7. - Gestire il potere in prospettiva di una maggior reciprocità
I rapporti di potere esistenti vanno riconosciuti: aver chiaro noi stessi da un lato che gli altri arrivano in una società che ha regole e impostazioni già definite, e capire chi da noi ha realmente potere per decidere chi viene e come; dall’altro far passare questo messaggio anche a coloro che incontriamo. Non tanto per chiarire “chi comanda”, quanto per capire come stanno le cose al fine di farle evolvere verso una maggior reciprocità, un modo più condiviso di affrontare i problemi e i processi di trasformazione della società in cui viviamo, con realismo e positiva determinazione.
8. - Imparare a mettere le cose nel loro contesto
E’ il cammino necessario a rendersi conto che i nostri modi di fare e pensare si possono comprendere con chiarezza entro situazioni e contesti precisi, fuori dai quali diventano molto meno chiari. Questo vale sia per noi sia per coloro che incontriamo: dare per scontato che, ad esempio, gli altri capiscano già l’importanza di alcune nostre tradizioni culturali o religiose per il solo fatto di essere in Italia, o pretendere di sapere già quale importanza abbiano alcuni loro comportamenti senza tener conto del luogo da cui provengono, porta soltanto ad incomprensioni e fraintendimenti. Piuttosto, è necessario cercar di cogliere per quanto possibile la cornice di riferimento altrui e far conoscere la propria, per capire meglio cosa l’altro mi dice e che cosa venga compreso di quanto io dico all’altro.
9. - Riconoscere il profondo coinvolgimento del corpo nella cultura, nelle relazioni, nella scelta religiosa
L’incontro fra persone non è mai un fatto solo verbale; in ogni relazione entrano dinamiche non verbali (postura del corpo, gesti…) e in una relazione multiculturale anche modi diversi di associare odori, gusti, colori, suoni, contatti fisici alle proprie storie ed emozioni. Va tenuta presente tale complessità comunicativa e va educata la capacità di percepirla.
Questi sono solo alcuni dei principali ‘nodi’ su cui riflettere e lavorare per uno stile interculturale di rapporto fra le persone che possa essere utile anche tra coloro che appartengono a tradizioni culturali e religiose talvolta molto differenti tra loro.
Tutto ciò per poter procedere verso alcuni obiettivi importanti.

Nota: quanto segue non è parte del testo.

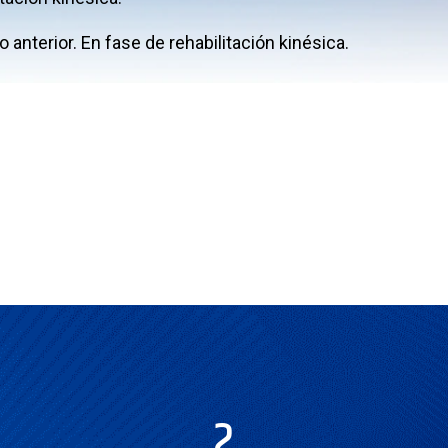
 anterior. En fase de rehabilitación kinésica.
2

A. - Costruire insieme esperienze cui dare gli stessi nomi
Non è detto che i termini / i nomi che usiamo per ciò che viviamo indichino le stesse esperienze. Costruire esperienze condivise da vivere insieme, sia una gita o una cena o un percorso di aiuto per l’inserimento scolastico o… aiuta a capire il significato profondo di quel che anche l’altro vive, di qualche termine chiave della sua e della nostra cultura.
B. - Valorizzare le differenze
Le differenze vanno riconosciute come tali, non ignorate, non minimizzate, non esasperate. Ma non basta. Obiettivo di uno stile interculturale di relazione è quello di valorizzarle per arricchire l’insieme del rapporto, e questo è possibile con la pazienza, la fermezza, la capacità di ascoltare e di raccontare.
C. - Costruire reciprocità
La reciprocità non è già data, è piuttosto uno degli obiettivi a lungo termine del processo di relazione interculturale. Va costruita con pazienza e determinazione, attraverso chiarezza e disponibilità al cambiamento, mettendo in gioco ciascuno la propria identità come la si è concepita finora. Senza per questo abdicare a quel che siamo e siamo stati, piuttosto procedendo in avanti per approfondire e rinnovare scelte e convinzioni, per arricchirle di nuove consapevolezze che nascono dall’incontro con l’altro.